The [zarr.storage.MemoryStore][] an in-memory store that allows for serialization of Zarr data (metadata and chunks) to a dictionary:

data = {}
store = zarr.storage.MemoryStore(data)
array = zarr.create_array(store=store, shape=(2,), dtype='float64')
print(array)

Object Store

[zarr.storage.ObjectStore][] stores the contents of the Zarr hierarchy using any ObjectStore storage implementation, including AWS S3 ([obstore.store.S3Store][]), Google Cloud Storage ([obstore.store.GCSStore][]), and Azure Blob Storage ([obstore.store.AzureStore][]). This store is backed by obstore, which builds on the production quality Rust library object_store.

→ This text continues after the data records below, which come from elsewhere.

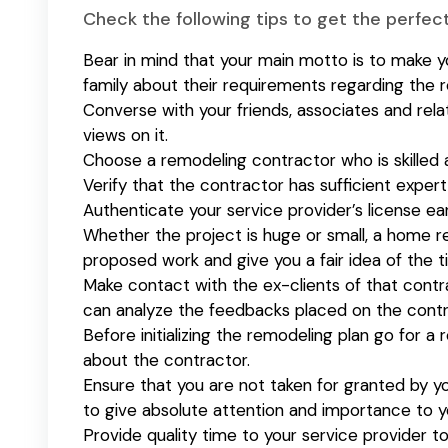
Check the following tips to get the perfe
Bear in mind that your main motto is to make yo
family about their requirements regarding the 
Converse with your friends, associates and rela
views on it.
Choose a remodeling contractor who is skilled 
Verify that the contractor has sufficient exper
Authenticate your service provider’s license ear
Whether the project is huge or small, a home r
proposed work and give you a fair idea of the 
Make contact with the ex-clients of that contr
can analyze the feedbacks placed on the con
Before initializing the remodeling plan go for 
about the contractor.
Ensure that you are not taken for granted by y
to give absolute attention and importance to yo
Provide quality time to your service provider t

from zarr.storage import ObjectStore
from obstore.store import MemoryStore

store = ObjectStore(MemoryStore())
array = zarr.create_array(store=store, shape=(2,), dtype='float64')
print(array)

Here's an example of using ObjectStore for accessing remote data:

from zarr.storage import ObjectStore
from obstore.store import S3Store

s3_store = S3Store('noaa-nwm-retro-v2-zarr-pds', skip_signature=True, region="us-west-2")
store = zarr.storage.ObjectStore(store=s3_store, read_only=True)
group = zarr.open_group(store=store, mode='r')
print(group.info)

!!! warning The [zarr.storage.ObjectStore][] class is experimental.

Developing custom stores

Zarr-Python [zarr.abc.store.Store][] API is meant to be extended. The Store Abstract Base Class includes all of the methods needed to be a fully operational store in Zarr Python. Zarr also provides a test harness for custom stores: [zarr.testing.store.StoreTests][].